Generally, the early progression of climbing in the U.S. shadowed developments in Europe—the American Alpine Club was founded in 1902, in part born out of a growing awareness of mainstream mountaineering traditions as practiced in the Alps. Thus, by 1911, John Otto’s exploits and techniques were already obsolete; Europe’s climbers were taking to the rock in less impactful ways.

European mountaineers came to the U.S. (for instance the Stettner Brothers, Albert Ellingwood, Fritz Wiessner, Fred Beckey) and imported new skills and techniques that allowed climbers to ascend (and rappel!) hazardous, steep terrain. Ellingwood mentored Colorado Springs-based Robert Ormes, who during the 1930s was emboldened to try out his mountaineering skills on an enticing, unclimbed volcanic plug in New Mexico: Shiprock.
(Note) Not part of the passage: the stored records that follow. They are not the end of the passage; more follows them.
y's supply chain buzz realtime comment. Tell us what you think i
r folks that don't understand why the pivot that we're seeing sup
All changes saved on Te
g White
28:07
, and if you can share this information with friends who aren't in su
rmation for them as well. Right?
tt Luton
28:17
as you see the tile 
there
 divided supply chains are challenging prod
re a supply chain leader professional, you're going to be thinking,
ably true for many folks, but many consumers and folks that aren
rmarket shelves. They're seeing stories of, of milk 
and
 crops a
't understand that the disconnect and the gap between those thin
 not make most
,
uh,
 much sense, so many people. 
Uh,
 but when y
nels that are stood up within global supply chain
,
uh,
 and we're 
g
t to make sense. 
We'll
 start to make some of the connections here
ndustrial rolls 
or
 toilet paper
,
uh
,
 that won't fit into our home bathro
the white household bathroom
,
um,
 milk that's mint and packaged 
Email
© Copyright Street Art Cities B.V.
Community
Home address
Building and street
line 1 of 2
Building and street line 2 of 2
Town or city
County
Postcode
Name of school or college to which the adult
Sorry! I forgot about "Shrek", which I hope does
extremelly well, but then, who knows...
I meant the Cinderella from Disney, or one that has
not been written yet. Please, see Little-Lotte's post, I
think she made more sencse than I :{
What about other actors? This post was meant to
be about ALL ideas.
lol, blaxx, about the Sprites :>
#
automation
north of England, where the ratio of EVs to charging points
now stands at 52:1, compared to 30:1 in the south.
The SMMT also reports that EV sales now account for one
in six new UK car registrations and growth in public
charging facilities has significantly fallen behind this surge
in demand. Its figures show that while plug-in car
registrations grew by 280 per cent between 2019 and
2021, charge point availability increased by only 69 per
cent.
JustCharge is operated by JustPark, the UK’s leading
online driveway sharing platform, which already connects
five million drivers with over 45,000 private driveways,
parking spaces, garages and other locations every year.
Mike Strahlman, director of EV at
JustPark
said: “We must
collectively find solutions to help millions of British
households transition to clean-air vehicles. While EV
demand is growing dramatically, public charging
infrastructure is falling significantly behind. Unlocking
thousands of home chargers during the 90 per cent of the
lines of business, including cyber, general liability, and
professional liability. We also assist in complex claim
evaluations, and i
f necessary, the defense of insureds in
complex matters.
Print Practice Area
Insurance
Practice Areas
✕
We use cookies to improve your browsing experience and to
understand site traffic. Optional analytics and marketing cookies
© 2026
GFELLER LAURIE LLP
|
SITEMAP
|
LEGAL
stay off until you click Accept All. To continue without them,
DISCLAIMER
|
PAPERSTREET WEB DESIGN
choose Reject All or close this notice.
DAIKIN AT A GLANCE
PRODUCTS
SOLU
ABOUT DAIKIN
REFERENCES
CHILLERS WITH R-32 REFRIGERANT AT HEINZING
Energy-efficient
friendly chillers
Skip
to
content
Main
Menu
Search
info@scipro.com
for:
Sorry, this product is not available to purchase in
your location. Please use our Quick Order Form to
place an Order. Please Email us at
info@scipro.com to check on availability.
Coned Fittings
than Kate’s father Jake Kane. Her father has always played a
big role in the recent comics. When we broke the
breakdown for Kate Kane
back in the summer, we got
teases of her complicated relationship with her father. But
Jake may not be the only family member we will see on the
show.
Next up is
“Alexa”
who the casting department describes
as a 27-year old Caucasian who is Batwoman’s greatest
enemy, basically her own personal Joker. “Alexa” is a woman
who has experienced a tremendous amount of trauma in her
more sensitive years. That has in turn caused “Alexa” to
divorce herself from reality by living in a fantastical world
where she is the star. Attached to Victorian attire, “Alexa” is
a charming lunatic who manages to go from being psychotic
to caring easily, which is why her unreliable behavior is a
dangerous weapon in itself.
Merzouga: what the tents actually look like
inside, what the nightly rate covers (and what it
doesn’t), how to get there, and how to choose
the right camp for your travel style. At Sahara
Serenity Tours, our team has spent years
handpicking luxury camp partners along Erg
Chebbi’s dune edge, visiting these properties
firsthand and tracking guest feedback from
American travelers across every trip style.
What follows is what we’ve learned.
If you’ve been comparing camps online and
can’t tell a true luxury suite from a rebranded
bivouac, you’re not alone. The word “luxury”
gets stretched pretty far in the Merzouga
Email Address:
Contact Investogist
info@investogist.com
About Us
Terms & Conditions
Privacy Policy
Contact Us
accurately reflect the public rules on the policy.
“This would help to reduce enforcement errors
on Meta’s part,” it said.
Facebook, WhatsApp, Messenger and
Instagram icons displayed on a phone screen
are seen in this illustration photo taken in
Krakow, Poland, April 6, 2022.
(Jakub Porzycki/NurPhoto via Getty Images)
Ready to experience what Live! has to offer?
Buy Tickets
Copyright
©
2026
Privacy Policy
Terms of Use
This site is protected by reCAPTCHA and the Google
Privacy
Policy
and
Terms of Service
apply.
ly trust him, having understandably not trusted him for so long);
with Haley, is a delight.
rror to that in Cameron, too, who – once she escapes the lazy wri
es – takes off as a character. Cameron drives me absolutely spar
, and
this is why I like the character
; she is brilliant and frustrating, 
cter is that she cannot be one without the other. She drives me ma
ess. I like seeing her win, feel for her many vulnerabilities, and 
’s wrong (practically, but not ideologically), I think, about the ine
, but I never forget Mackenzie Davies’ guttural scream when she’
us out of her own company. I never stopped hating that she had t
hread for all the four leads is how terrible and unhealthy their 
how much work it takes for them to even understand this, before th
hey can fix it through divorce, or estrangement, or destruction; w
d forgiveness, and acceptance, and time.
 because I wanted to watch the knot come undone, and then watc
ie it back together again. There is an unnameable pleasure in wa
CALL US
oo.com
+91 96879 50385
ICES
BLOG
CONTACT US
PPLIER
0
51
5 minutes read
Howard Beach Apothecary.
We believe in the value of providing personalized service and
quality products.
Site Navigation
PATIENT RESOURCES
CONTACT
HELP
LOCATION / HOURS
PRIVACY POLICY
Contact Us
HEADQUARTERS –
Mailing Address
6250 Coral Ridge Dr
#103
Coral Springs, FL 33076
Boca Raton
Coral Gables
Shiprock appears to be a mountain, yet up close its rounded, massive bulk reveals a maze of vertical cliffs intertwined every which way. During an attempt in 1937, Ormes took a leader fall, pulling one piton out of the rock, and bending a second, which caught his fall. Neither he nor the person paying out the rope (who, guessing what was about to happen, grabbed the rope and wrapped it around his arm) were attached to the cliff with anything else. Ormes never returned.